25/04/2006 a 8/05/2006

Financiamento para o desenvolvimento tem novos debates

Durante todo o dia 22 de abril, representações de ONGs, de movimentos sociais, governamentais e acadêmicas discutiram, no II Fórum Social Brasileiro, vários aspectos de uma temática, que passou a ter visibilidade mundial: o financiamento para o desenvolvimento.

O processo de discussão do tema surge diante da alta mobilidade dos processos produtivos e financeiros na globalização, tendo em conta que as políticas tributárias dos governos nacionais têm-se mostrado pouco eficazes para taxar o capital transnacional.
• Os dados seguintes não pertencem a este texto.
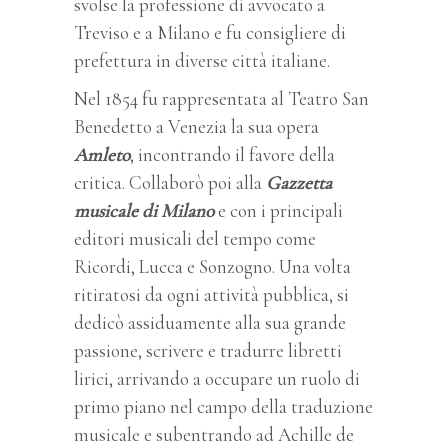
svolse la professione di avvocato a
Treviso e a Milano e fu consigliere di
prefettura in diverse città italiane.
Nel 1854 fu rappresentata al Teatro San
Benedetto a Venezia la sua opera
Amleto
, incontrando il favore della
critica. Collaborò poi alla
Gazzetta
musicale di Milano
e con i principali
editori musicali del tempo come
Ricordi, Lucca e Sonzogno. Una volta
ritiratosi da ogni attività pubblica, si
dedicò assiduamente alla sua grande
passione, scrivere e tradurre libretti
lirici, arrivando a occupare un ruolo di
primo piano nel campo della traduzione
musicale e subentrando ad Achille de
Como forma de superar esses limites, organizações da sociedade civil de diferentes países lançaram a idéia de criar mecanismos internacionais de taxação sobre atividades financeiras internacionais.

Assim, o Seminário Financiamento para o desenvolvimento, organizado por Abong, Attac e Fundação Friedrich Ebert, com o apoio de Coordination Sud, CUT, Orit e da Secretária Geral da Presidência da República, contou com a presença de palestrantes brasileiros(as) e de cinco outros países, bem como com um público de aproximadamente cem pessoas.


Taxas globais

O encontro foi estruturado em três painéis. O primeiro deles, teve uma questão como tema: Taxas Globais: uma fonte de financiamento para combater a pobreza? Sob a moderação do diretor de relações internacionais da Abong, Sérgio Haddad, a mesa contou com exposições de três palestrantes e com comentários de Peter Wahl, de Weed (Alemanha).

Alexandre Tiphagne, de Coordination SUD (França), lembrou inicialmente que as ONGs e os movimentos sociais cobram dos governos, há mais de 30 anos, a promessa de destinar os 0,7% do PIB à ajuda ao desenvolvimento. "A proposta de criação da taxação sobre as transações financeiras internacionais deu origem à constituição, em vários paises, do movimento Attac - Ação pela Taxa Tobin de Ajuda aos Cidadãos."

No âmbito do convênio entre Abong e Coordination Sud, as discussões sobre o financiamento ao desenvolvimento se consagram publicamente no seminário ocorrido entre 31 de agosto e 2 de setembro de 2004, em Brasília - do qual participou também a associação chilena Acción. O encontro resultou em um documento com a posição dessas associações, apoiando a então iniciativa dos governos do Brasil, da França, do Chile e da Espanha de proporem a criação de novos mecanismos de financiamento para o combate à fome e à pobreza. O processo continua com seminários entre as partes do convênio Brasil e França e Plataformas de ONGs, como no V Fórum Social Mundial e em Paris - no Ano Brasil na França, durante o Fórum Franco-Brasileiro da Sociedade Civil.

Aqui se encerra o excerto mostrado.